Please copy exactly every line from the one that contains "Look at this" to the end of the data below, with both ends included and no other lines.
(DATA FOR REVIEW)
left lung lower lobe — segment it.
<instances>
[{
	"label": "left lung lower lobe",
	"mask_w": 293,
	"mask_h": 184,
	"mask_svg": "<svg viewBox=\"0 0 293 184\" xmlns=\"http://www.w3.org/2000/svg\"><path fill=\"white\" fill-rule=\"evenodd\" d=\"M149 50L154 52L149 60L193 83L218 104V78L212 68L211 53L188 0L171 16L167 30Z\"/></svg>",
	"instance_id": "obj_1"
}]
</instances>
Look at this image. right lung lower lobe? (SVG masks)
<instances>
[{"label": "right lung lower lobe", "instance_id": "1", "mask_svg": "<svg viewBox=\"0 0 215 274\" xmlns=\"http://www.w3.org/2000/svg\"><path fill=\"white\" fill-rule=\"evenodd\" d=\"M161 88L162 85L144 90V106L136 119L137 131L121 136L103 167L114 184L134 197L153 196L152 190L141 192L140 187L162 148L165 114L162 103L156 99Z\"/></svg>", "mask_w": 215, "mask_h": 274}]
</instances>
(End DATA FOR REVIEW)
▶ ANSWER BELOW:
Look at this image. right lung lower lobe? (SVG masks)
<instances>
[{"label": "right lung lower lobe", "instance_id": "1", "mask_svg": "<svg viewBox=\"0 0 215 274\" xmlns=\"http://www.w3.org/2000/svg\"><path fill=\"white\" fill-rule=\"evenodd\" d=\"M161 88L162 85L144 90V106L136 119L137 131L121 136L103 167L114 184L134 197L153 196L152 190L141 192L140 187L162 148L165 114L162 103L156 99Z\"/></svg>", "mask_w": 215, "mask_h": 274}]
</instances>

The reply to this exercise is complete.